The plan was to head for…actually, as I’ve already mentioned, there wasn’t a plan, we were just going to wander around and see where we ended up. Then we heard the music coming from the front of the opera house so we headed for it.
There, on the main steps, was a young and very enthusiastic brass band playing songs that vaguely sounded familiar. They were excellent and had drawn quite the appreciative crowd.
We were quite impressed with how the trombone and saxophone players did a whole section on their backs with their legs waggling in the air…without missing a note. A very talented lot.
We eventually dragged ourselves away and, after having a few drinks with Harry, headed back to the hotel via Starbucks for a bit of a rest before heading out for Papa Jazz Club across the river in St Germain de Pres.

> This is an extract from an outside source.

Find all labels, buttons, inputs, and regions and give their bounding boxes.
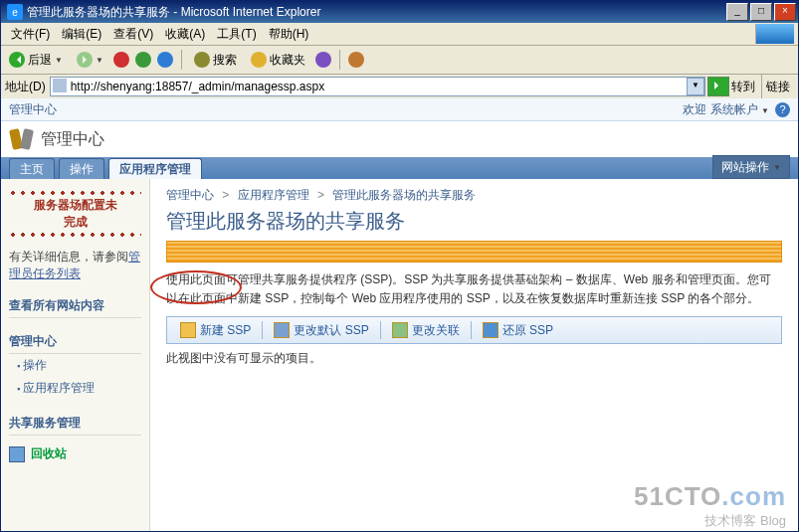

We checked two sources and they both said it was open tonight with live jazz from 8:30. Sadly no-one told the actual Papa Jazz because he’d gone home to bed and locked the place up solid as the proverbial. Frozen, we headed for a cafe for a light dinner (we were still digesting the all-you-can-eat buffet from lunch time) at the Cafe Bonaparte where our waiter was not English as Mirinda claimed – he was French…as was the Captain.
An update on the bizarre happenings last night…apparently it was an Algerian chap who was smoking a cigar with the window shut. He then left, like a thief in the night, without paying for the mini bar, all of which he’d devoured over his two night stay. If that wasn’t enough, the poor night porter (who’s a cage fighter in his spare time) smashed his head on a low ceiling (he’s quite tall) trying to get to the alarm as quickly as possible. Eventually (when he’d been relieved by the morning guy at 8am) he took himself off to the hospital where they gave him stitches because the wound was so bad.
We had a jolly good laugh with him in reception after unsuccessfully going to the Jazz Club. A lovely man.